# 2640 hydrolic screen removal



## chopperz71 (May 11, 2009)

I dumed the fluid and removed the bolt and floorboard to take out the screen. It wont budge. I have tried everything. Any tips or ideas? I am just learning.


----------



## Live Oak (Dec 22, 2003)

Welcome to Tractor Forum Chopper! I am not sure I am following exactly what you are trying to remove. Are you trying to remove the transmission case drain plug bolt?


----------



## chopperz71 (May 11, 2009)

Thanks for the reply TF. I got it figured out but my hydrolics are still acting up.

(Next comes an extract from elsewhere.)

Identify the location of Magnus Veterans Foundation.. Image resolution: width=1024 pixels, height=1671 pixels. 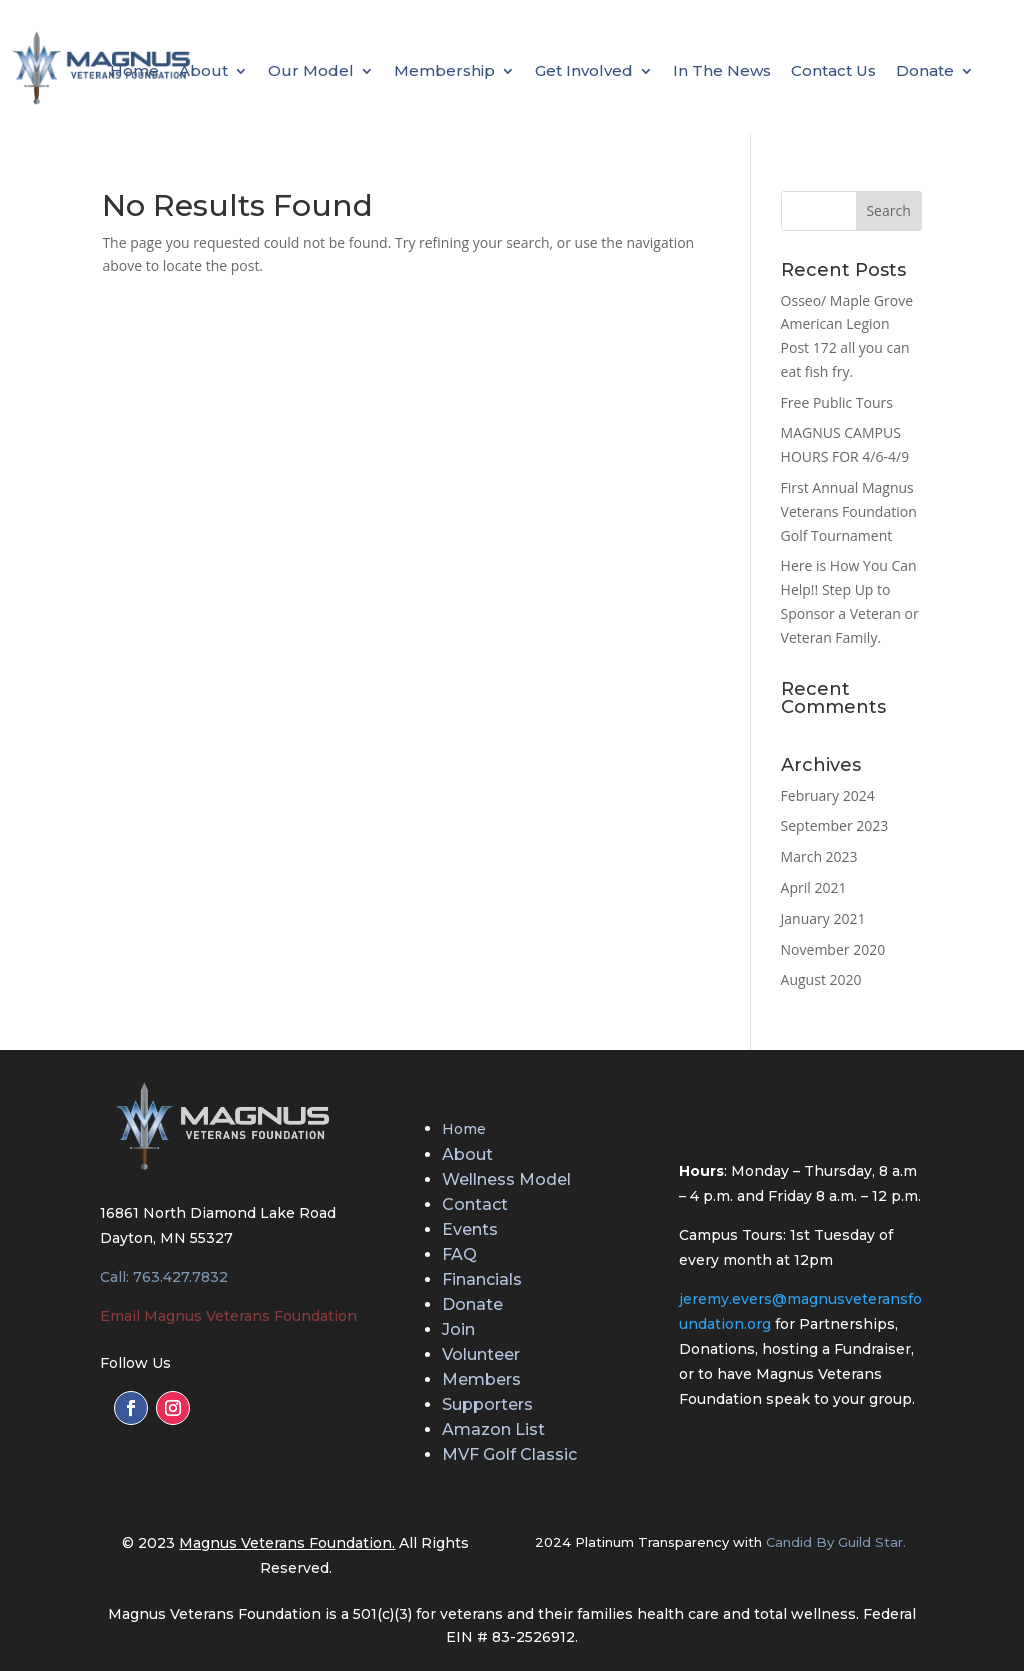 (287, 1543).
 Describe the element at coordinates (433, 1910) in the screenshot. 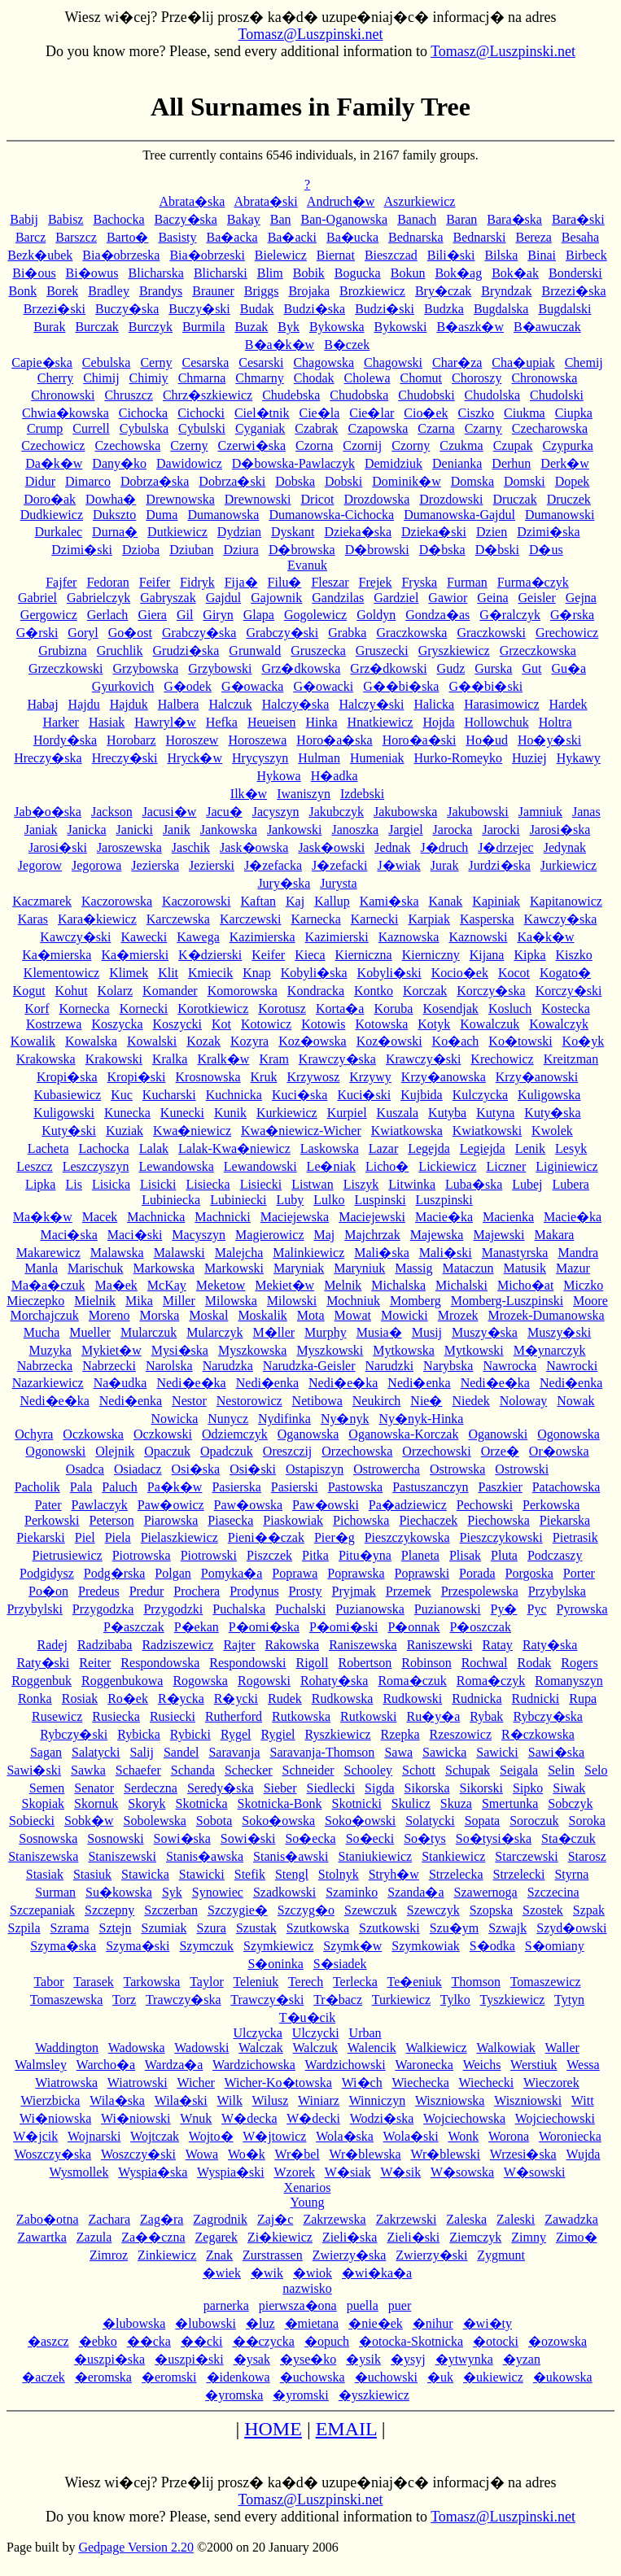 I see `Szewczyk` at that location.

I changed the fluid and cleaned the screen but the loader will just stop working after a couple of minutes of use. I can put it in gear and drive around for a minute and it starts working again. As soon as I go to use it again it starts shaking then just quits all together. I drove it over to my mechanic and left it for him to check out. I don't know much about tractors yet but I will. Does it sound like anything major?


----------



## Live Oak (Dec 22, 2003)

I am thinking maybe hydraulic pump or perhaps the destroking valve. Kinda tough to say for sure without putting guages on the system and troubleshooting.


----------



## steve2240 (Nov 3, 2009)

Hay chopperz71, how did you get the screen out???? I got a 2240 and cannot seem to get the screen out either.


----------